= Upper Colorado River Endangered Fish Recovery Program =

The Upper Colorado River Endangered Fish Recovery Program is a multi-agency partnership to recover endangered fish in the upper Colorado River basin while water development proceeds in compliance with state and federal law (e.g., state water law, the Endangered Species Act, and interstate compacts).

==Overview==
Four species of fish native to the Colorado River basin are in danger of becoming extinct: the Colorado pikeminnow, the razorback sucker, the bonytail, and the humpback chub. The goal of the program is to stem further reductions in numbers of these species and, eventually, to create self-sustaining populations, while water development proceeds in compliance with state and federal law.

==History==
The program was established in 1988 under a Cooperative Agreement signed by the Secretary of the Interior, the Governors of Colorado, Utah, and Wyoming, and the Administrator of the Western Area Power Administration. In December 2001, those same officials signed an extension of the Agreement that extended the program through September 30, 2013. Recovery Program partners include: the Colorado River Energy Distributors Association, the Colorado Water Congress, the National Park Service, the State of Colorado, the State of Utah, the State of Wyoming, the Nature Conservancy, the U.S. Bureau of Reclamation, the U.S. Fish and Wildlife Service, the Utah Water Users Association, the Western Area Power Administration, the Western Resource Advocates, and the Wyoming Water Association.

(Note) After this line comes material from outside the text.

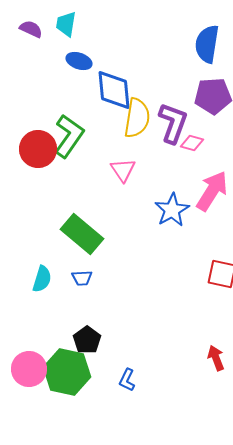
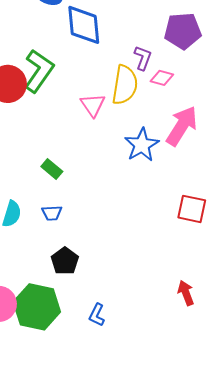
yellow semicircle: (137, 118) -> (125, 85), moved
purple L-shape: (173, 123) -> (143, 58), size x0.6
green rectangle: (82, 234) -> (52, 169), size x0.5
black pentagon: (87, 340) -> (65, 261), moved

As originally established, the program consists of five elements:

- provision of instream flows;
- habitat development and maintenance;
- native fish stocking;
- management of nonnative species and sportfishing; and
- research, monitoring, and data management.

==Impact==
According to a 2004 policy statement:
[N]onnative fishes of immediate primary concern and currently explicitly targeted for management are northern pike (Esox lucius), smallmouth bass (Micropterus dolomieu), and channel catfish (Ictalurus punctatus). These nonnative fish species pose significant threats to the endangered fishes because of their high or increasing abundance and range expansion, their habitat and resource requirements overlap with those of the endangered fish species, and they are known fish predators.

State and federal agencies have also entered into agreements about restricting the stocking of gamefish that might possibly escape into the river;
The Recovery Program believes it will be necessary to remove substantial numbers of the more abundant target nonnative fish species from certain river reaches, and, through research and monitoring, demonstrate sustained reductions in nonnative fish abundance and resulting positive native fish responses at the population level. As deemed appropriate and practical, efforts will be made to relocate nonnative sportfish removed from rivers to local ponds or reservoirs publicly accessible to anglers. Relocation of sportfish will be in compliance with State laws and regulations, in coordination with State fish and wildlife agencies, and in accordance with the 1996 Procedures for Stocking Nonnative Fish Species in the Upper Colorado River Basin. The number or biomass of sportfish relocated to any one body of water in a given year will be determined by State fish and wildlife agencies.

Reports indicate that native species are still rare in many of the areas under study. For example, a 2006 report on 83 habitat areas in the Yampa River, which sampled 14,140 fish, reported only 1.6% of that total (221 fish) were native. It also noted that 86% of these native fishes were taken in isolated pools where few or no smallmouth bass occurred; only 32 native fish were captured in the mainstem, where nonnative predatory species occur, considered an indication of the negative impact of non-native fish. A 2006 report on the middle Green River, following removal of large predatory nonnatives (pike and bass), suggested a small recent (2005–2006) increase in small nonnative cyprinids, but no increases in native species.

Reports like those about the lack of recovery of native species in the Yampa and Green Rivers have fueled public opposition to the sportfish-removal element of the program. In 2006, Colorado Wildlife Commissioner Rick Enstrom, appointed as the Commission's representative of the state's sportsmen, and an outspoken critic of the sportfish removal aspects of the recovery program, stated:
Colorado leads the nation in T & E [threatened and endangered]recovery success stories, and most have been accomplished through habitat manipulation or stocking, not the elimination of top tier predators.

Opponents of sportfish removal blame the decline of native fish on habitat loss through dam construction and irrigation diversions in the river basin, and claim that nonnative introduced sportfish serve largely as a scapegoat.